Collected data:
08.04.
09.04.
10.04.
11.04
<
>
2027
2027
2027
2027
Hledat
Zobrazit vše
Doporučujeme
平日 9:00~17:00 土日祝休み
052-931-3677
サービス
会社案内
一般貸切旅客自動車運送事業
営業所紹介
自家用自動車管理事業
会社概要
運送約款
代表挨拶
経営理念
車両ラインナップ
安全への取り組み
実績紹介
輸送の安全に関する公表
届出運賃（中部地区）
---
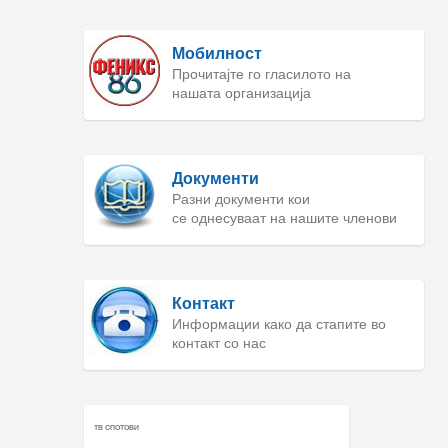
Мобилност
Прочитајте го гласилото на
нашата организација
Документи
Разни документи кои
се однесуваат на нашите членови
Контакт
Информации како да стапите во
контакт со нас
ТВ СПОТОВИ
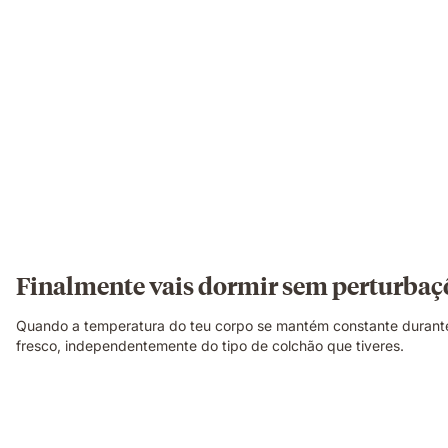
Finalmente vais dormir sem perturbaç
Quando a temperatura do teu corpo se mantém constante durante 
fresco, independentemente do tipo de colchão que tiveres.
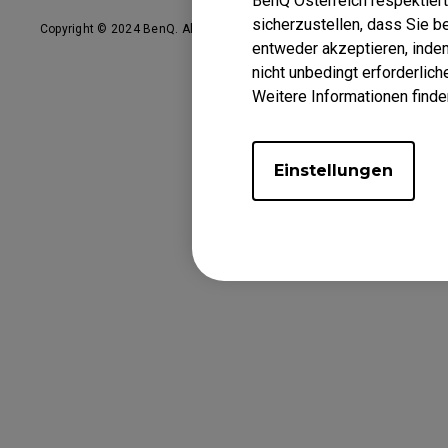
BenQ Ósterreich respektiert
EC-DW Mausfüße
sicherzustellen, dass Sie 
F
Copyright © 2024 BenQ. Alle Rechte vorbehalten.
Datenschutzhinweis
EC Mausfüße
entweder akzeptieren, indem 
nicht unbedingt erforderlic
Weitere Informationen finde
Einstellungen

## The problem
Say the number of data lines holding "BenQ", without any other words.

## Your response
2